The importance of adverse media checks in today’s AML environment
Any company has an obligation to its shareholders to protect its reputation. And especially in the anti-money laundering (AML) world, where bad or negative news equates to reputational risk, monitoring potential clients, customers, counterparties and employees for adverse media is crucial.
Adverse media or negative news is defined as any kind of unfavorable information and can be found across a wide variety of sources – not only more ‘traditional’ news outlets. The risks associated with conducting business with persons or companies having an adverse media profile are many and varied. Adverse media checks can reveal involvement with money laundering, financial fraud, drug trafficking, financial threat, organised crime, financial terrorism and more. These links pose a serious threat to firms’ reputations and can lead to legal repercussions, especially if these firms operate within a regulated sector.
Despite the pressing need for efficient, effective adverse media monitoring, current solutions are seriously flawed. Traditional processes usually group customers into “risk buckets” of low-, medium-, and high-risk. To be compliant with basic EDD requirements, high-risk clients must be monitored on an ongoing basis. But the processes by which people are classed as high-risk and subsequently monitored often leave much to be desired. Institutions use internet searches and news articles to perform manual searches for negative news on each individual high-risk client. Then, compliance staff must review these potential matches to determine whether the person named in media stories is actually the individual they are investigating. This type of search might uncover useful information, but it is incredibly labor-intensive and means high compliance costs for institutions. The limits inherent in manual monitoring also mean that some media sources may be missed. Moreover, these searches provide only a static snapshot of risk levels; in a world where media coverage updates by the second, this is wholly inadequate. And, lastly, traditional adverse media monitoring solutions make it difficult to manage record keeping and audit capability.

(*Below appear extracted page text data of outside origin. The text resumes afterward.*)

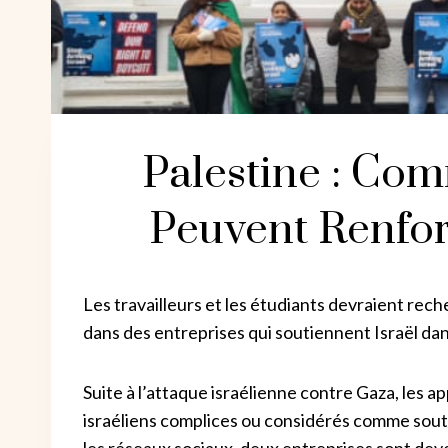
Palestine : Co
Peuvent Renfor
Les travailleurs et les étudiants devraient rech
dans des entreprises qui soutiennent Israël da
Suite à l’attaque israélienne contre Gaza, les a
israéliens complices ou considérés comme soute
les réseaux sociaux, deux entreprises sont deve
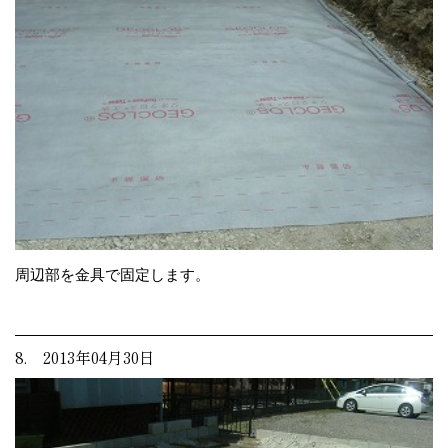
周辺部を金具で固定します。
8. 2013年04月30日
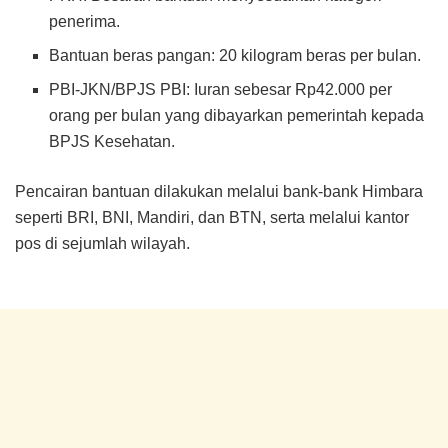
penerima.
Bantuan beras pangan: 20 kilogram beras per bulan.
PBI-JKN/BPJS PBI: Iuran sebesar Rp42.000 per
orang per bulan yang dibayarkan pemerintah kepada
BPJS Kesehatan.
Pencairan bantuan dilakukan melalui bank-bank Himbara
seperti BRI, BNI, Mandiri, dan BTN, serta melalui kantor
pos di sejumlah wilayah.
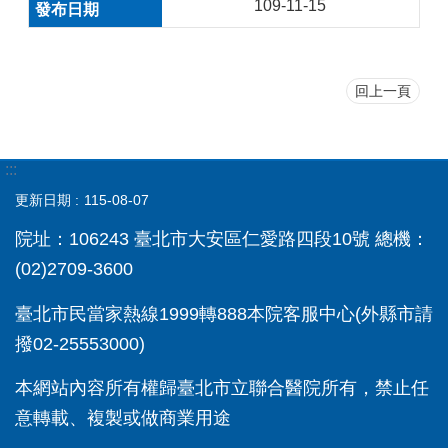
109-11-15
回上一頁
:::
更新日期
115-08-07
院址：106243 臺北市大安區仁愛路四段10號 總機：
(02)2709-3600
臺北市民當家熱線1999轉888本院客服中心(外縣市請
撥02-25553000)
本網站內容所有權歸臺北市立聯合醫院所有，禁止任
意轉載、複製或做商業用途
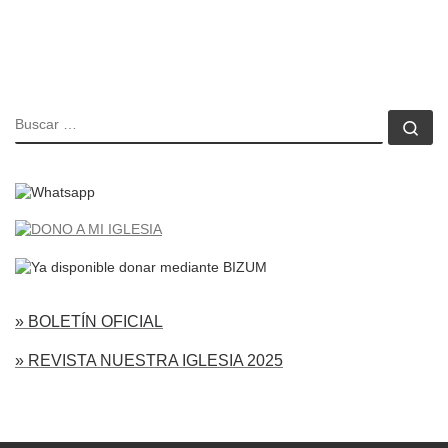
BUSCAR
Bu
» BOLETÍN OFICIAL
» REVISTA NUESTRA IGLESIA 2025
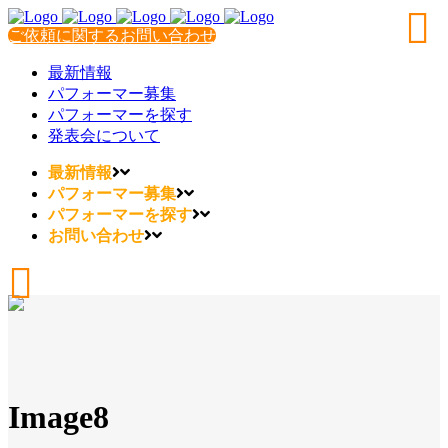
ご依頼に関するお問い合わせ
最新情報
パフォーマー募集
パフォーマーを探す
発表会について
最新情報
パフォーマー募集
パフォーマーを探す
お問い合わせ
Image8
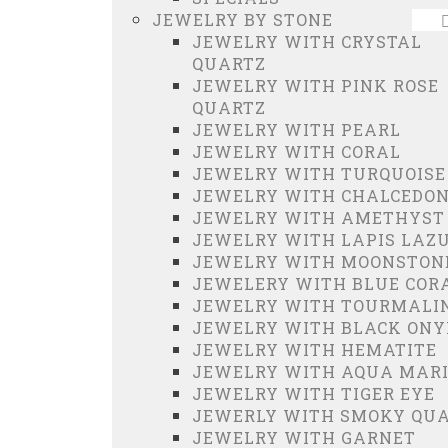
JEWELRY BY STONE
JEWELRY WITH CRYSTAL
QUARTZ
JEWELRY WITH PINK ROSE
QUARTZ
JEWELRY WITH PEARL
JEWELRY WITH CORAL
JEWELRY WITH TURQUOISE
JEWELRY WITH CHALCEDO
JEWELRY WITH AMETHYST
JEWELRY WITH LAPIS LAZU
JEWELRY WITH MOONSTON
JEWELERY WITH BLUE COR
JEWELRY WITH TOURMALI
JEWELRY WITH BLACK ON
JEWELRY WITH HEMATITE
JEWELRY WITH AQUA MAR
JEWELRY WITH TIGER EYE
JEWERLY WITH SMOKY QU
JEWELRY WITH GARNET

In this fast-paced media landscape, a process reliant on user-initiated searches cannot compete with automated approaches that notify institutions when there is something of interest. Similarly, traditional bucket assessments may categorise a customer as low-risk when, in reality, their risk profile is significantly greater once social links and newsworthiness are considered. By analysing an individual profile in the context of its social network links and any adverse media—either direct or through social links—institutions can make a more accurate assessment of risk.